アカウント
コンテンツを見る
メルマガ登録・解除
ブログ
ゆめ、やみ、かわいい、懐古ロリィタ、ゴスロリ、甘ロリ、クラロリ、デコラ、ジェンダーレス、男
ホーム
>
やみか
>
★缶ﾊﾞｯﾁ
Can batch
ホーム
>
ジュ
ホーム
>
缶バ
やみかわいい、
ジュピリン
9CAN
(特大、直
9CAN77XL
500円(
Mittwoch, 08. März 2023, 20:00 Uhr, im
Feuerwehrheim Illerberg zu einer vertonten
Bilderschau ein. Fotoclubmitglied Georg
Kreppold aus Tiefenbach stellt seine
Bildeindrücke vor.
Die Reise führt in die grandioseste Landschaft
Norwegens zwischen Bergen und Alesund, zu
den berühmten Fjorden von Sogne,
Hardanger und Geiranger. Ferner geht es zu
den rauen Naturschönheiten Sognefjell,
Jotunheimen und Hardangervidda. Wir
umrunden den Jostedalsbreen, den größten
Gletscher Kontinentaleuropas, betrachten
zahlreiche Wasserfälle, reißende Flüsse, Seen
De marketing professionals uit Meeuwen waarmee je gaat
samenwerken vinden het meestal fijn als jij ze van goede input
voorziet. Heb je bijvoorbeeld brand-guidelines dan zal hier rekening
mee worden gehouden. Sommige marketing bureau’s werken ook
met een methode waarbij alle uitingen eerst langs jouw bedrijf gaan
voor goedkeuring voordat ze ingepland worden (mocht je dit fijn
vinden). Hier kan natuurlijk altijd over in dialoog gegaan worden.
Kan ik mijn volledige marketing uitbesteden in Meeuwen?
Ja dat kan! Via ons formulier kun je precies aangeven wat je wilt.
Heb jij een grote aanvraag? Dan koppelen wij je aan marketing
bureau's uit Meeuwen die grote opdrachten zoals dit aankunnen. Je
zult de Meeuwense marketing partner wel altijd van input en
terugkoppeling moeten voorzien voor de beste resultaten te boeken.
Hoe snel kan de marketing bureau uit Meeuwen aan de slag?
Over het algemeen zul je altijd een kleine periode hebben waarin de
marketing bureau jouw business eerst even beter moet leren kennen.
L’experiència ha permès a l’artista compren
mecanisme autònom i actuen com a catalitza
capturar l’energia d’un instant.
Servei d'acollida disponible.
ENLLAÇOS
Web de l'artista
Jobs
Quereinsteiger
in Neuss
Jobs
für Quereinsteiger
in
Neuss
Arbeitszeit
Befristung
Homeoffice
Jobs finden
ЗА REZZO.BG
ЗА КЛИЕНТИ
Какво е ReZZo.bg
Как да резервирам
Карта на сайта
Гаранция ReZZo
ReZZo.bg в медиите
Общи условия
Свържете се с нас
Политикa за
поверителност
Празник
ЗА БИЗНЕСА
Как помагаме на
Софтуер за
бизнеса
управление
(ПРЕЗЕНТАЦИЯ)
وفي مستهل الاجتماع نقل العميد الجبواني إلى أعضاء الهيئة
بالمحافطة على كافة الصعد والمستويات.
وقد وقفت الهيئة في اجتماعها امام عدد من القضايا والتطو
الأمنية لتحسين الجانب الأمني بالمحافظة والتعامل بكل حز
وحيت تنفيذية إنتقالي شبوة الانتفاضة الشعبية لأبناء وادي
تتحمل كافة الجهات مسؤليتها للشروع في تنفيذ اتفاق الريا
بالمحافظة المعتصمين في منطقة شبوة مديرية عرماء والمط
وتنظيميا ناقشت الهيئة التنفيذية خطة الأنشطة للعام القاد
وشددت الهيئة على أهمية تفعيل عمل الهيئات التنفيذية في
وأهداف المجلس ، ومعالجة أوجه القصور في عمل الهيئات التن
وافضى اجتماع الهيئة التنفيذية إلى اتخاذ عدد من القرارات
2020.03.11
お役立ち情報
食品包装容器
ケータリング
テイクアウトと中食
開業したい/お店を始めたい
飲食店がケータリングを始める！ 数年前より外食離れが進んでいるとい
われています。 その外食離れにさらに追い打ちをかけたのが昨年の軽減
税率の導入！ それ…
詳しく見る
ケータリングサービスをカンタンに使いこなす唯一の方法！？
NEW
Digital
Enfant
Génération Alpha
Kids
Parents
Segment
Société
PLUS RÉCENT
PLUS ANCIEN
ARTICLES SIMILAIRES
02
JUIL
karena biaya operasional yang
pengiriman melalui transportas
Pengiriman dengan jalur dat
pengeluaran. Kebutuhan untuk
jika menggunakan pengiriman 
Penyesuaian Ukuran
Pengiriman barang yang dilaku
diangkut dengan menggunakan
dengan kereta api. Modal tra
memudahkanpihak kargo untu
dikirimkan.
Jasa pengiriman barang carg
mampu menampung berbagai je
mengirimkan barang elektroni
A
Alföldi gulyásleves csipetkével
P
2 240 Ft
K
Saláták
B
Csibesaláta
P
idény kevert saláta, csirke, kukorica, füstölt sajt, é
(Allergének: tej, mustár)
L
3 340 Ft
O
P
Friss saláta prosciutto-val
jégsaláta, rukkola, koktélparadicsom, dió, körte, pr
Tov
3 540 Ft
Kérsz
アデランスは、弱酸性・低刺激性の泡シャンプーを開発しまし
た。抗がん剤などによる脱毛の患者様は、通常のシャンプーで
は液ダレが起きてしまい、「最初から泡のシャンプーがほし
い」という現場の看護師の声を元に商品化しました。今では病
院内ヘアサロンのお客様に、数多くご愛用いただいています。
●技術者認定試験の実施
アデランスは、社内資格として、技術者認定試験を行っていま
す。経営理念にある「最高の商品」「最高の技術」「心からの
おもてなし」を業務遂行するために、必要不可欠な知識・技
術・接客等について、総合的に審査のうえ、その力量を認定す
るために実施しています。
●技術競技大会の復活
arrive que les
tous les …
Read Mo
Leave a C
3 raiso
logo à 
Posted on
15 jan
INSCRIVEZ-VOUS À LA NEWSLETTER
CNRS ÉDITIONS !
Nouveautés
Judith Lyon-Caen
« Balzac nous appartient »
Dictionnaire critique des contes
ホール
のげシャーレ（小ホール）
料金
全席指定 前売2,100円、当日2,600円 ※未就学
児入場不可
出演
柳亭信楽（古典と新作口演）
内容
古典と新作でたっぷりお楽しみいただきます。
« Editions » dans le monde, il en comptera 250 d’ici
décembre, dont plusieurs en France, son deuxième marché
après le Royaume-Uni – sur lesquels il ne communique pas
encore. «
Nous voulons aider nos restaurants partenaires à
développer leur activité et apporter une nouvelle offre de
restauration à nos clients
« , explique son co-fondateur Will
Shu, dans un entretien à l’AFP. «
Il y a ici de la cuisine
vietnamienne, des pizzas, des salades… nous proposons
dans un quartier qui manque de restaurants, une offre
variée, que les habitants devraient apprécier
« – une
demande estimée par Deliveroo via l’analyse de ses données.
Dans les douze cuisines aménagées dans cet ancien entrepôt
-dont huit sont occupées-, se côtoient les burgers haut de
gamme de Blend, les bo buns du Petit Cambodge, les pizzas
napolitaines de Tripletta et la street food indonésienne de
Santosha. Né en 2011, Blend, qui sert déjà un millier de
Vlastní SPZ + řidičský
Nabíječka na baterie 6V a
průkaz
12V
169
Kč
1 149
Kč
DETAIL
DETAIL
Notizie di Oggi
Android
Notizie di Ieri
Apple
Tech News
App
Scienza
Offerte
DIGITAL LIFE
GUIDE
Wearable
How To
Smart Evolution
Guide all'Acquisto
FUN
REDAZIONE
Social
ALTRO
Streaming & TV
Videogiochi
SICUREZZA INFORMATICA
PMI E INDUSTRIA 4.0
+ + + + +
(Activity)
Would you return all of the data exactly as it stands above?

(Result)
アカウント
コンテンツを見る
メルマガ登録・解除
ブログ
ゆめ、やみ、かわいい、懐古ロリィタ、ゴスロリ、甘ロリ、クラロリ、デコラ、ジェンダーレス、男
ホーム
>
やみか
>
★缶ﾊﾞｯﾁ
Can batch
ホーム
>
ジュ
ホーム
>
缶バ
やみかわいい、
ジュピリン
9CAN
(特大、直
9CAN77XL
500円(
Mittwoch, 08. März 2023, 20:00 Uhr, im
Feuerwehrheim Illerberg zu einer vertonten
Bilderschau ein. Fotoclubmitglied Georg
Kreppold aus Tiefenbach stellt seine
Bildeindrücke vor.
Die Reise führt in die grandioseste Landschaft
Norwegens zwischen Bergen und Alesund, zu
den berühmten Fjorden von Sogne,
Hardanger und Geiranger. Ferner geht es zu
den rauen Naturschönheiten Sognefjell,
Jotunheimen und Hardangervidda. Wir
umrunden den Jostedalsbreen, den größten
Gletscher Kontinentaleuropas, betrachten
zahlreiche Wasserfälle, reißende Flüsse, Seen
De marketing professionals uit Meeuwen waarmee je gaat
samenwerken vinden het meestal fijn als jij ze van goede input
voorziet. Heb je bijvoorbeeld brand-guidelines dan zal hier rekening
mee worden gehouden. Sommige marketing bureau’s werken ook
met een methode waarbij alle uitingen eerst langs jouw bedrijf gaan
voor goedkeuring voordat ze ingepland worden (mocht je dit fijn
vinden). Hier kan natuurlijk altijd over in dialoog gegaan worden.
Kan ik mijn volledige marketing uitbesteden in Meeuwen?
Ja dat kan! Via ons formulier kun je precies aangeven wat je wilt.
Heb jij een grote aanvraag? Dan koppelen wij je aan marketing
bureau's uit Meeuwen die grote opdrachten zoals dit aankunnen. Je
zult de Meeuwense marketing partner wel altijd van input en
terugkoppeling moeten voorzien voor de beste resultaten te boeken.
Hoe snel kan de marketing bureau uit Meeuwen aan de slag?
Over het algemeen zul je altijd een kleine periode hebben waarin de
marketing bureau jouw business eerst even beter moet leren kennen.
L’experiència ha permès a l’artista compren
mecanisme autònom i actuen com a catalitza
capturar l’energia d’un instant.
Servei d'acollida disponible.
ENLLAÇOS
Web de l'artista
Jobs
Quereinsteiger
in Neuss
Jobs
für Quereinsteiger
in
Neuss
Arbeitszeit
Befristung
Homeoffice
Jobs finden
ЗА REZZO.BG
ЗА КЛИЕНТИ
Какво е ReZZo.bg
Как да резервирам
Карта на сайта
Гаранция ReZZo
ReZZo.bg в медиите
Общи условия
Свържете се с нас
Политикa за
поверителност
Празник
ЗА БИЗНЕСА
Как помагаме на
Софтуер за
бизнеса
управление
(ПРЕЗЕНТАЦИЯ)
وفي مستهل الاجتماع نقل العميد الجبواني إلى أعضاء الهيئة
بالمحافطة على كافة الصعد والمستويات.
وقد وقفت الهيئة في اجتماعها امام عدد من القضايا والتطو
الأمنية لتحسين الجانب الأمني بالمحافظة والتعامل بكل حز
وحيت تنفيذية إنتقالي شبوة الانتفاضة الشعبية لأبناء وادي
تتحمل كافة الجهات مسؤليتها للشروع في تنفيذ اتفاق الريا
بالمحافظة المعتصمين في منطقة شبوة مديرية عرماء والمط
وتنظيميا ناقشت الهيئة التنفيذية خطة الأنشطة للعام القاد
وشددت الهيئة على أهمية تفعيل عمل الهيئات التنفيذية في
وأهداف المجلس ، ومعالجة أوجه القصور في عمل الهيئات التن
وافضى اجتماع الهيئة التنفيذية إلى اتخاذ عدد من القرارات
2020.03.11
お役立ち情報
食品包装容器
ケータリング
テイクアウトと中食
開業したい/お店を始めたい
飲食店がケータリングを始める！ 数年前より外食離れが進んでいるとい
われています。 その外食離れにさらに追い打ちをかけたのが昨年の軽減
税率の導入！ それ…
詳しく見る
ケータリングサービスをカンタンに使いこなす唯一の方法！？
NEW
Digital
Enfant
Génération Alpha
Kids
Parents
Segment
Société
PLUS RÉCENT
PLUS ANCIEN
ARTICLES SIMILAIRES
02
JUIL
karena biaya operasional yang
pengiriman melalui transportas
Pengiriman dengan jalur dat
pengeluaran. Kebutuhan untuk
jika menggunakan pengiriman 
Penyesuaian Ukuran
Pengiriman barang yang dilaku
diangkut dengan menggunakan
dengan kereta api. Modal tra
memudahkanpihak kargo untu
dikirimkan.
Jasa pengiriman barang carg
mampu menampung berbagai je
mengirimkan barang elektroni
A
Alföldi gulyásleves csipetkével
P
2 240 Ft
K
Saláták
B
Csibesaláta
P
idény kevert saláta, csirke, kukorica, füstölt sajt, é
(Allergének: tej, mustár)
L
3 340 Ft
O
P
Friss saláta prosciutto-val
jégsaláta, rukkola, koktélparadicsom, dió, körte, pr
Tov
3 540 Ft
Kérsz
アデランスは、弱酸性・低刺激性の泡シャンプーを開発しまし
た。抗がん剤などによる脱毛の患者様は、通常のシャンプーで
は液ダレが起きてしまい、「最初から泡のシャンプーがほし
い」という現場の看護師の声を元に商品化しました。今では病
院内ヘアサロンのお客様に、数多くご愛用いただいています。
●技術者認定試験の実施
アデランスは、社内資格として、技術者認定試験を行っていま
す。経営理念にある「最高の商品」「最高の技術」「心からの
おもてなし」を業務遂行するために、必要不可欠な知識・技
術・接客等について、総合的に審査のうえ、その力量を認定す
るために実施しています。
●技術競技大会の復活
arrive que les
tous les …
Read Mo
Leave a C
3 raiso
logo à 
Posted on
15 jan
INSCRIVEZ-VOUS À LA NEWSLETTER
CNRS ÉDITIONS !
Nouveautés
Judith Lyon-Caen
« Balzac nous appartient »
Dictionnaire critique des contes
ホール
のげシャーレ（小ホール）
料金
全席指定 前売2,100円、当日2,600円 ※未就学
児入場不可
出演
柳亭信楽（古典と新作口演）
内容
古典と新作でたっぷりお楽しみいただきます。
« Editions » dans le monde, il en comptera 250 d’ici
décembre, dont plusieurs en France, son deuxième marché
après le Royaume-Uni – sur lesquels il ne communique pas
encore. «
Nous voulons aider nos restaurants partenaires à
développer leur activité et apporter une nouvelle offre de
restauration à nos clients
« , explique son co-fondateur Will
Shu, dans un entretien à l’AFP. «
Il y a ici de la cuisine
vietnamienne, des pizzas, des salades… nous proposons
dans un quartier qui manque de restaurants, une offre
variée, que les habitants devraient apprécier
« – une
demande estimée par Deliveroo via l’analyse de ses données.
Dans les douze cuisines aménagées dans cet ancien entrepôt
-dont huit sont occupées-, se côtoient les burgers haut de
gamme de Blend, les bo buns du Petit Cambodge, les pizzas
napolitaines de Tripletta et la street food indonésienne de
Santosha. Né en 2011, Blend, qui sert déjà un millier de
Vlastní SPZ + řidičský
Nabíječka na baterie 6V a
průkaz
12V
169
Kč
1 149
Kč
DETAIL
DETAIL
Notizie di Oggi
Android
Notizie di Ieri
Apple
Tech News
App
Scienza
Offerte
DIGITAL LIFE
GUIDE
Wearable
How To
Smart Evolution
Guide all'Acquisto
FUN
REDAZIONE
Social
ALTRO
Streaming & TV
Videogiochi
SICUREZZA INFORMATICA
PMI E INDUSTRIA 4.0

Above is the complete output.